**EXERCISE DIRECTIONS:**
Where the word "Ayampe" shows up in the entries below, please copy the whole line.

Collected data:
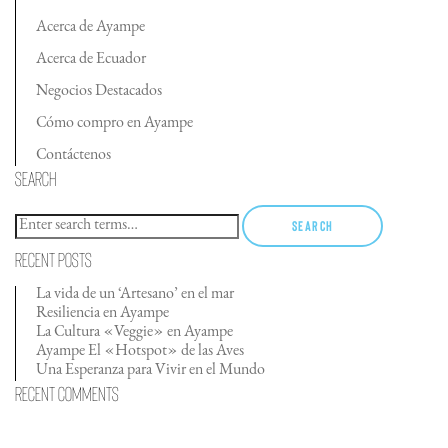
Acerca de Ayampe
Acerca de Ecuador
Negocios Destacados
Cómo compro en Ayampe
Contáctenos
Search
Search
Recent Posts
La vida de un ‘Artesano’ en el mar
Resiliencia en Ayampe
La Cultura «Veggie» en Ayampe
Ayampe El «Hotspot» de las Aves
Una Esperanza para Vivir en el Mundo
Recent Comments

**RESPONSE AREA:**
Acerca de Ayampe
Cómo compro en Ayampe
Resiliencia en Ayampe
La Cultura «Veggie» en Ayampe
Ayampe El «Hotspot» de las Aves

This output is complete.